This is where companies get in trouble- the founders have different opinions.
I've seen two companies struggle because founders differed... and I've known
one company where the founder knew what was going on and was clearly in charge
(which there were some founding employees, there was no question of who made
the decisions)... that company succeeded until the VC forced a new CEO who
couldn't make a decision to save his life on us....

More people to spread out the early work is good. Multiple founders can be ok.

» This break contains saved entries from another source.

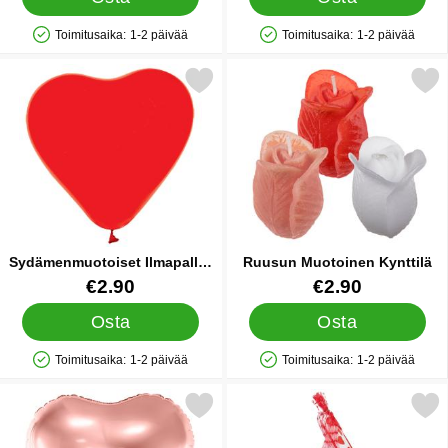
Toimitusaika:
1-2 päivää
Toimitusaika:
1-2 päivää
Saatavuus: Varastossa
Saatavuus: Varastossa
erkitse sydämenmuotoiset Ilmapallot Punainen suosikiksi
Merkitse ruusun Muotoinen 
Sydämenmuotoiset Ilmapallot
Ruusun Muotoinen Kynttilä
Punainen
Tuote.nro 40971
Tuote.nro 26568
€2.90
€2.90
Osta
Osta
Toimitusaika:
1-2 päivää
Toimitusaika:
1-2 päivää
Saatavuus: Varastossa
Saatavuus: Varastossa
Merkitse sydänilmapallo Ruusukulta Folio suosikiksi
Merkitse love Suklaasydämet V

But one needs to be in charge.

------
doowyah
I want to applaud you for emphasizing the "seller" hat. Marketing and sales
are REALLY tricky for technical people, who seem to believe that the market is
somehow fair...that having a "better" product will naturally result in the
customers abandoning the competition and running to your product. Only in the
idealist's world are buying decisions made based on features and benefits. In
many markets the users of a product or service ARE NOT the same people who
make the decision whether to buy the product the product or service. The users
and the purchasers may have completely different interests. I learned this the
VERY HARD WAY starting a business...sometime better and faster doesn't matter
when your competition has a prestigeous brand or the purchasing decision maker
only cares about price (since the users are a different group...the purchasers
don't really care about making the user's life better).

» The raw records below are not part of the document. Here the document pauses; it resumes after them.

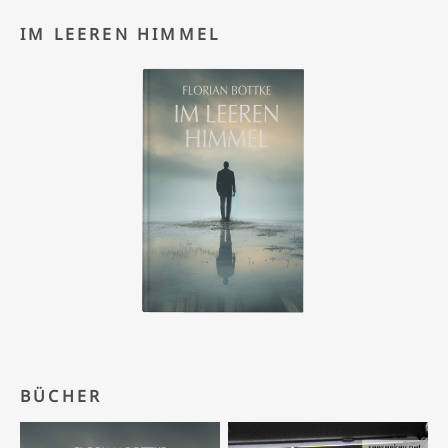
IM LEEREN HIMMEL
BÜCHER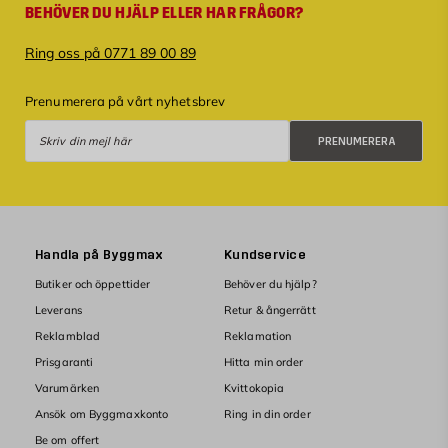
BEHÖVER DU HJÄLP ELLER HAR FRÅGOR?
Ring oss på 0771 89 00 89
Prenumerera på vårt nyhetsbrev
Prenumerera
PRENUMERERA
Handla på Byggmax
Kundservice
Butiker och öppettider
Behöver du hjälp?
Leverans
Retur & ångerrätt
Reklamblad
Reklamation
Prisgaranti
Hitta min order
Varumärken
Kvittokopia
Ansök om Byggmaxkonto
Ring in din order
Be om offert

I would actually separate the "marketing" hat from the "sales" hat. Sales guys
want a list of leads to call or visit. They seldom have ideas about how to
generate leads. Sales guys can get the door slammed in their face or the phone
hung up on them multiple times in a day without needing antidepressants.
Marketing people need to go to the therapist when someone hangs up on them but
they can figure out how to get a list of the right people for your sales guy
to call and they can figure out what word to spend your google adsense budget
on.

------
zaidf
I don't think anyone is arguing that lone founder startups can NEVER succeed;
the argument is lone founder startups have a lesser success rate, probably.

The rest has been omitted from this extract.